Today, she says, Geography Cat is much more about its adult readership.
“Some are just so enthusiastic,” Ball says about her followers. “The people who read Geography Cat and follow it want to read as much as they can and share. There’s a Facebook group where people post pictures of where they live. It’s about communication, really. A lot of the fans are elderly people who can’t travel now, but they did in the past, and they use the platform to visit places they’ve gone before.”
Although Ball has recently left teaching, she carries on with Geography Cat because it continues to help so many.
According to the former teacher, geography is more than learning about other places.
“It’s more about looking out than looking in,” she explains. “There’s something a little creative about it. Like for instance with Ike, people are creating a little story and sharing it… One of them was to get active and go outdoors, but it’s also being observant and being mindful about where you are. It gives people a sense of purpose that they’re doing it for other people, and they get people outside.”
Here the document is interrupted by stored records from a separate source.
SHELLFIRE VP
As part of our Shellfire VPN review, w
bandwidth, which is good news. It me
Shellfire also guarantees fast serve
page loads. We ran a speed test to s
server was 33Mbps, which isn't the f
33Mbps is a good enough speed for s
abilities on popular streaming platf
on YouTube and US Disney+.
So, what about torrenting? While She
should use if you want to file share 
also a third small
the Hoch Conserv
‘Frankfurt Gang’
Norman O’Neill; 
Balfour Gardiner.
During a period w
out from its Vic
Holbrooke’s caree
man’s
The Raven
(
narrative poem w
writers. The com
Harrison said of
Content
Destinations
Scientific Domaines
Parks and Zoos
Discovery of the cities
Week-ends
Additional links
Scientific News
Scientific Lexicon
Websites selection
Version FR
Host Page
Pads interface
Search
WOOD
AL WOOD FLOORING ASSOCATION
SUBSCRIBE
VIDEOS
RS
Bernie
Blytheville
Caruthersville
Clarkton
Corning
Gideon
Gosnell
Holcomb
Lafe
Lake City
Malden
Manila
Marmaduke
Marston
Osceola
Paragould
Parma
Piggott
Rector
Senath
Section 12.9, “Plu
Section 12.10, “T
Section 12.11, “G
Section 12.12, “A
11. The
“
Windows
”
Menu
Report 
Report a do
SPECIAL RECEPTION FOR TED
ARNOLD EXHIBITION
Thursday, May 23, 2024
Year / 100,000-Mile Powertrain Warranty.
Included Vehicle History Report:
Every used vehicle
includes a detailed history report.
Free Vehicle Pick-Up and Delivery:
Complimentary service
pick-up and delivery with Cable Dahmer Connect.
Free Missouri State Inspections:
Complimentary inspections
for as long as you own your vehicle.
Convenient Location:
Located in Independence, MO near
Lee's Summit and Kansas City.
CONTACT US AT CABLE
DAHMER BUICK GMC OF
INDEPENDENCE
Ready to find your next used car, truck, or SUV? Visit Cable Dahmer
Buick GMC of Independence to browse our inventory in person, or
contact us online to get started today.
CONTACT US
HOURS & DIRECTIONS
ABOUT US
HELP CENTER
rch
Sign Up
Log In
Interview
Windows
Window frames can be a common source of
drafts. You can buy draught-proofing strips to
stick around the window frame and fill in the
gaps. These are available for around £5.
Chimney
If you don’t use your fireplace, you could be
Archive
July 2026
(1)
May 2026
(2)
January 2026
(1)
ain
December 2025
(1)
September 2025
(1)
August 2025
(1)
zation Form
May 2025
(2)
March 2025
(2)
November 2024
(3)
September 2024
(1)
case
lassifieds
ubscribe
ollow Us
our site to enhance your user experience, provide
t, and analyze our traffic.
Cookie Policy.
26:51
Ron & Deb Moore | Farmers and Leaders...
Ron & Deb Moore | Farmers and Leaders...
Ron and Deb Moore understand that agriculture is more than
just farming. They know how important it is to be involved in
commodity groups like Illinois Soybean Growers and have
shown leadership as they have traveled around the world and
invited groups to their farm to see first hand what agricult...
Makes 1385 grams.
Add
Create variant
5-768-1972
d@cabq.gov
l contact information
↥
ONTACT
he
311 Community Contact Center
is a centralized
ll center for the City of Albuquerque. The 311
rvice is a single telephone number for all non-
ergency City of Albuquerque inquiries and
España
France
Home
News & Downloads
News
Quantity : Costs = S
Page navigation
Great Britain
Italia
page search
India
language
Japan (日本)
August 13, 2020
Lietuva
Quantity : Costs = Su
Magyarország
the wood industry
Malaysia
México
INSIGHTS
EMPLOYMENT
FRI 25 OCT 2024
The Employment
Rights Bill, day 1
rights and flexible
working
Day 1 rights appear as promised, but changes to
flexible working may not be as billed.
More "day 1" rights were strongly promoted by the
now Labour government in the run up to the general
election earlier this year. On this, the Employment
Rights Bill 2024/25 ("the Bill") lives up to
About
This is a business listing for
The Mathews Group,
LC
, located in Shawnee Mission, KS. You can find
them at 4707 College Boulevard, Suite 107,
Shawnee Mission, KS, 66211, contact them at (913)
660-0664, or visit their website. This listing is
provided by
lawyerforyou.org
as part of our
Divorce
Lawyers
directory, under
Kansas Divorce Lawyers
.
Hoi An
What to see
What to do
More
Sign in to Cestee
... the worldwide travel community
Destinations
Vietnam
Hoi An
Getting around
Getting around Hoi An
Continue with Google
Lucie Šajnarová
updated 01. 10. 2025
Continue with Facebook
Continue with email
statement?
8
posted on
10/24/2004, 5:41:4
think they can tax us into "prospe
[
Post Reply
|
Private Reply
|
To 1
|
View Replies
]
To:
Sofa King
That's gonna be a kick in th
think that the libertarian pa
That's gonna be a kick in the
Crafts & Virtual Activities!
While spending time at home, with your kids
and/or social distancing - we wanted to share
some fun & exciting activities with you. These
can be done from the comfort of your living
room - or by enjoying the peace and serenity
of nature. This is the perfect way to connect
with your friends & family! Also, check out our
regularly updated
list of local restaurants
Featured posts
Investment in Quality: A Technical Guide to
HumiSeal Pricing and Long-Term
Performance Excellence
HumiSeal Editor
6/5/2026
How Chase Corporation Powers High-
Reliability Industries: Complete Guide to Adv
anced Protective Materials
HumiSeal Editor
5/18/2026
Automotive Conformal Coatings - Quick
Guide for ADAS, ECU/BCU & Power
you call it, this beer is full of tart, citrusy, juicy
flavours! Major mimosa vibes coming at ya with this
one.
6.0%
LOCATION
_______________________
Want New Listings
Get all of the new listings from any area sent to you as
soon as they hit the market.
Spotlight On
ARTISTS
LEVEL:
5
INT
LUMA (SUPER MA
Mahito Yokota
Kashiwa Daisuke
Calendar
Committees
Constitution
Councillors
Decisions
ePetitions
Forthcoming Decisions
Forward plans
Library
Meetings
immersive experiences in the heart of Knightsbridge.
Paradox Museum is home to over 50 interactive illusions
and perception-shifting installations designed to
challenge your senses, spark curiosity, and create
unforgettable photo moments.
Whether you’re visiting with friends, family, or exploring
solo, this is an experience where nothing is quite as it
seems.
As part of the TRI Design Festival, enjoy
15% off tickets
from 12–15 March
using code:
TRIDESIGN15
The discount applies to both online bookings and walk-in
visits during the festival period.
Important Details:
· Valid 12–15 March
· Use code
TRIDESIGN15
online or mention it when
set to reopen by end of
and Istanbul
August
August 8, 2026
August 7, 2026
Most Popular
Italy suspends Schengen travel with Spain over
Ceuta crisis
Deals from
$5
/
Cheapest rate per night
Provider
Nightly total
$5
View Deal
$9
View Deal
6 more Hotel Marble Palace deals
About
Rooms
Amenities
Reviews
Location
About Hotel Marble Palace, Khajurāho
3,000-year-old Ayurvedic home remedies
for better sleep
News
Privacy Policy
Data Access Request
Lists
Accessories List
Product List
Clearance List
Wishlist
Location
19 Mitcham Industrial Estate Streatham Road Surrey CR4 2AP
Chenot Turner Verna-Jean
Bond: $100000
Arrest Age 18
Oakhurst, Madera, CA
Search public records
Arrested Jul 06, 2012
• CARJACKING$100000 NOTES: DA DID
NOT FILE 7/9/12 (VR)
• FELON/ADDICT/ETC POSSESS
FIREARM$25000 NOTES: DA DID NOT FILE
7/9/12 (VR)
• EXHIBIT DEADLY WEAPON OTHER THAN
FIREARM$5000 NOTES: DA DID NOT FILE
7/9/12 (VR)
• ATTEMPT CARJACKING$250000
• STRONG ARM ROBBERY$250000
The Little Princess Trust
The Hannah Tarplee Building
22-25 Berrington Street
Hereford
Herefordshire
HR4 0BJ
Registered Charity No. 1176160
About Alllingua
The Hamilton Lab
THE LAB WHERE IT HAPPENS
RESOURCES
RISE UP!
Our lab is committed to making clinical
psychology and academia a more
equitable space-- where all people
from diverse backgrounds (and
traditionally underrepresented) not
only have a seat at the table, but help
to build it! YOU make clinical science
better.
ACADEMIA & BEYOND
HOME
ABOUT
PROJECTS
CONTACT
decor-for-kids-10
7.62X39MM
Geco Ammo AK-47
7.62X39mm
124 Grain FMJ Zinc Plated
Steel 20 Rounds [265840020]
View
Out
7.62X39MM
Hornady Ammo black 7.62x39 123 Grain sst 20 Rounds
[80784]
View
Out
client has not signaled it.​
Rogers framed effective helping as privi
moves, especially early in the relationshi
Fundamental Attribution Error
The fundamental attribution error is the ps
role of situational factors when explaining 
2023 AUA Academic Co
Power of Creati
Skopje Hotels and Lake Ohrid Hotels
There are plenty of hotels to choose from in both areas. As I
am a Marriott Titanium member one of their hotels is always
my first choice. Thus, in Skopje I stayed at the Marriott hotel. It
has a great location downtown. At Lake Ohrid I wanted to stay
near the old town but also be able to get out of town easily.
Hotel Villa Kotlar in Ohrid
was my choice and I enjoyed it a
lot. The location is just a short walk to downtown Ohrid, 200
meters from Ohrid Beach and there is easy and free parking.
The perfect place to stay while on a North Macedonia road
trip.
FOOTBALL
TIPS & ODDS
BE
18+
Ball remembers back during the pandemic, she got into a little bit of a backlog. Ike wasn’t traveling a great deal, but she continued to post things from him. By carrying on, no matter the circumstances, Ike started to get a lot of postcards from other cats.
“Every week, I go to the Post Office to pick up postcards. I think he’s got over 5,000 postcards from around the world,” says Ball, amused. “Appreciating the little things can sometimes take your mind off other worries.”